Cache-DiT supports loading acceleration configs from a custom YAML file. For diffusers pipelines (diffusers backend), pass the YAML/JSON path via --cache-dit-config. This flow requires cache-dit >= 1.2.0 (cache_dit.load_configs).

Single GPU inference

Define a cache.yaml file that contains:
cache_config:
  max_warmup_steps: 8
  warmup_interval: 2
  max_cached_steps: -1
  max_continuous_cached_steps: 2
  Fn_compute_blocks: 1
  Bn_compute_blocks: 0
  residual_diff_threshold: 0.12
  enable_taylorseer: true
  taylorseer_order: 1
Then apply the config with:
sglang generate \
  --backend diffusers \
  --model-path Qwen/Qwen-Image \
  --cache-dit-config cache.yaml \
  --prompt "A beautiful sunset over the mountains"

Distributed inference

  • 1D Parallelism
Define a parallelism only config yaml parallel.yaml file that contains:
parallelism_config:
  ulysses_size: auto
  parallel_kwargs:
    attention_backend: native
    extra_parallel_modules: ["text_encoder", "vae"]
Then, apply the distributed inference acceleration config from yaml. ulysses_size: auto means that cache-dit will auto detect the world_size as the ulysses_size. Otherwise, you should manually set it as specific int number, e.g, 4. Then apply the distributed config with: (Note: please add --num-gpus N to specify the number of gpus for distributed inference)
sglang generate \
  --backend diffusers \
  --num-gpus 4 \
  --model-path Qwen/Qwen-Image \
  --cache-dit-config parallel.yaml \
  --prompt "A futuristic cityscape at sunset"
  • 2D Parallelism
You can also define a 2D parallelism config yaml parallel_2d.yaml file that contains:
parallelism_config:
  ulysses_size: auto
  tp_size: 2
  parallel_kwargs:
    attention_backend: native
    extra_parallel_modules: ["text_encoder", "vae"]
Then, apply the 2D parallelism config from yaml.
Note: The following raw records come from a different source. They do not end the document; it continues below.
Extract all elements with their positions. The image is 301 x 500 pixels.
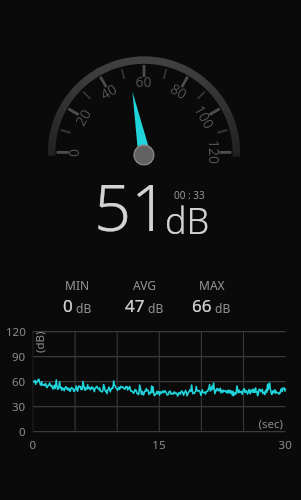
button[interactable]: MIN: [44, 277, 111, 317]
staticText: AVG: [133, 277, 157, 293]
staticText: 47: [125, 294, 145, 317]
staticText: MAX: [199, 277, 225, 293]
button[interactable]: Current level 51 decibels, elapsed 00:33: [90, 180, 218, 238]
staticText: dB: [76, 300, 92, 316]
button[interactable]: AVG: [111, 277, 178, 317]
button[interactable]: Sound level history chart: [6, 325, 295, 447]
staticText: 0: [63, 294, 73, 317]
staticText: dB: [148, 300, 164, 316]
button[interactable]: MAX: [178, 277, 245, 317]
staticText: 51: [94, 162, 169, 251]
button[interactable]: Sound level gauge, start or stop measuri…: [44, 52, 244, 164]
staticText: 00 : 33: [174, 188, 205, 202]
staticText: dB: [215, 300, 231, 316]
staticText: 66: [192, 294, 212, 317]
staticText: MIN: [65, 277, 90, 293]
staticText: dB: [165, 196, 210, 245]
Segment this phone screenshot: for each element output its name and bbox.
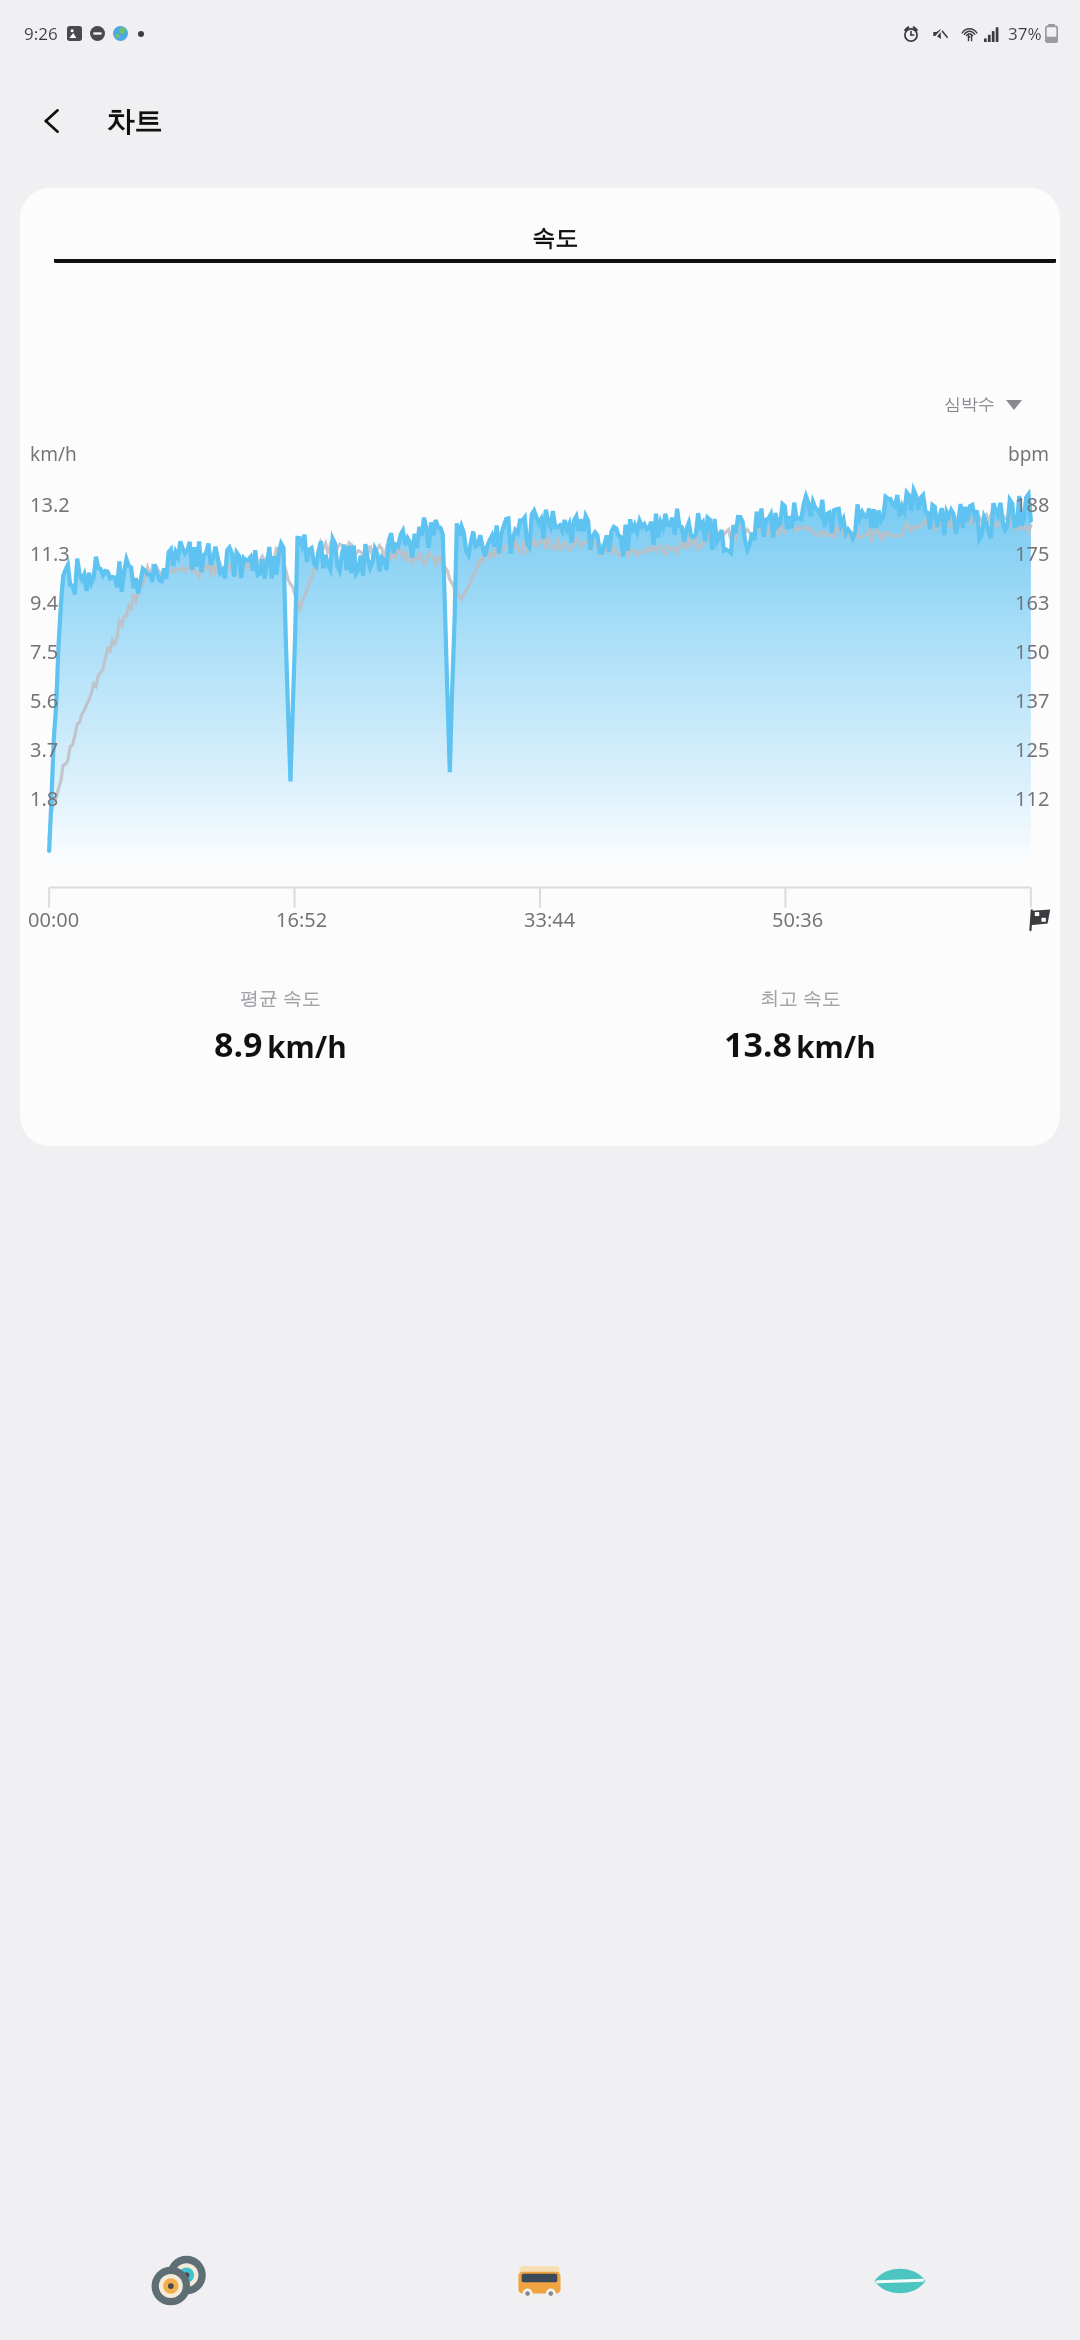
staticText: 137 bbox=[1015, 687, 1050, 714]
staticText: 3.7 bbox=[30, 736, 59, 763]
staticText: 7.5 bbox=[30, 638, 59, 665]
staticText: 속도 bbox=[532, 224, 578, 253]
staticText: 00:00 bbox=[28, 906, 80, 933]
button[interactable]: 최고 속도 bbox=[540, 981, 1060, 1071]
button[interactable]: 심박수 bbox=[938, 390, 1028, 419]
staticText: 175 bbox=[1015, 540, 1050, 567]
staticText: km/h bbox=[267, 1026, 347, 1067]
button[interactable]: 속도 bbox=[50, 224, 1060, 263]
staticText: 16:52 bbox=[276, 906, 328, 933]
staticText: 188 bbox=[1015, 491, 1050, 518]
staticText: 심박수 bbox=[944, 394, 995, 415]
staticText: 차트 bbox=[106, 104, 162, 139]
staticText: 9.4 bbox=[30, 589, 59, 616]
staticText: 5.6 bbox=[30, 687, 59, 714]
staticText: km/h bbox=[30, 441, 77, 467]
staticText: 37% bbox=[1008, 22, 1042, 45]
staticText: 13.2 bbox=[30, 491, 70, 518]
staticText: 13.8 bbox=[724, 1021, 792, 1067]
staticText: 11.3 bbox=[30, 540, 70, 567]
staticText: 163 bbox=[1015, 589, 1050, 616]
staticText: 33:44 bbox=[524, 906, 576, 933]
staticText: km/h bbox=[796, 1026, 876, 1067]
button[interactable]: 평균 속도 bbox=[20, 981, 540, 1071]
button[interactable]: Recents bbox=[0, 2222, 360, 2340]
staticText: 평균 속도 bbox=[240, 985, 321, 1011]
staticText: 150 bbox=[1015, 638, 1050, 665]
staticText: 8.9 bbox=[214, 1021, 263, 1067]
staticText: 최고 속도 bbox=[760, 985, 841, 1011]
button[interactable]: Home bbox=[360, 2222, 720, 2340]
staticText: 112 bbox=[1015, 785, 1050, 812]
staticText: 9:26 bbox=[24, 22, 58, 45]
staticText: bpm bbox=[1008, 441, 1050, 467]
staticText: 50:36 bbox=[772, 906, 824, 933]
button[interactable]: Back bbox=[20, 89, 84, 153]
button[interactable]: Back bbox=[720, 2222, 1080, 2340]
staticText: 1.8 bbox=[30, 785, 59, 812]
staticText: 125 bbox=[1015, 736, 1050, 763]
Here tp_size: 2 means using tensor parallelism with size 2. The ulysses_size: auto means that cache-dit will auto detect the world_size // tp_size as the ulysses_size.
  • 3D Parallelism
You can also define a 3D parallelism config yaml parallel_3d.yaml file that contains:
parallelism_config:
  ulysses_size: 2
  ring_size: 2
  tp_size: 2
  parallel_kwargs:
    attention_backend: native
    extra_parallel_modules: ["text_encoder", "vae"]
Then, apply the 3D parallelism config from yaml. Here ulysses_size: 2, ring_size: 2, tp_size: 2 means using ulysses parallelism with size 2, ring parallelism with size 2 and tensor parallelism with size 2.

Hybrid Cache and Parallelism

Define a hybrid cache and parallel acceleration config yaml hybrid.yaml file that contains:
cache_config:
  max_warmup_steps: 8
  warmup_interval: 2
  max_cached_steps: -1
  max_continuous_cached_steps: 2
  Fn_compute_blocks: 1
  Bn_compute_blocks: 0
  residual_diff_threshold: 0.12
  enable_taylorseer: true
  taylorseer_order: 1
parallelism_config:
  ulysses_size: auto
  parallel_kwargs:
    attention_backend: native
    extra_parallel_modules: ["text_encoder", "vae"]
Then, apply the hybrid cache and parallel acceleration config from yaml.
sglang generate \
  --backend diffusers \
  --num-gpus 4 \
  --model-path Qwen/Qwen-Image \
  --cache-dit-config hybrid.yaml \
  --prompt "A beautiful sunset over the mountains"

Advanced Configuration

DBCache Parameters

DBCache controls block-level caching behavior:
ParameterEnv VariableDefaultDescription
FnSGLANG_CACHE_DIT_FN1Number of first blocks to always compute
BnSGLANG_CACHE_DIT_BN0Number of last blocks to always compute
WSGLANG_CACHE_DIT_WARMUP4Warmup steps before caching starts
RSGLANG_CACHE_DIT_RDT0.24Residual difference threshold
MCSGLANG_CACHE_DIT_MC3Maximum continuous cached steps

TaylorSeer Configuration

TaylorSeer improves caching accuracy using Taylor expansion:
ParameterEnv VariableDefaultDescription
EnableSGLANG_CACHE_DIT_TAYLORSEERfalseEnable TaylorSeer calibrator
OrderSGLANG_CACHE_DIT_TS_ORDER1Taylor expansion order (1 or 2)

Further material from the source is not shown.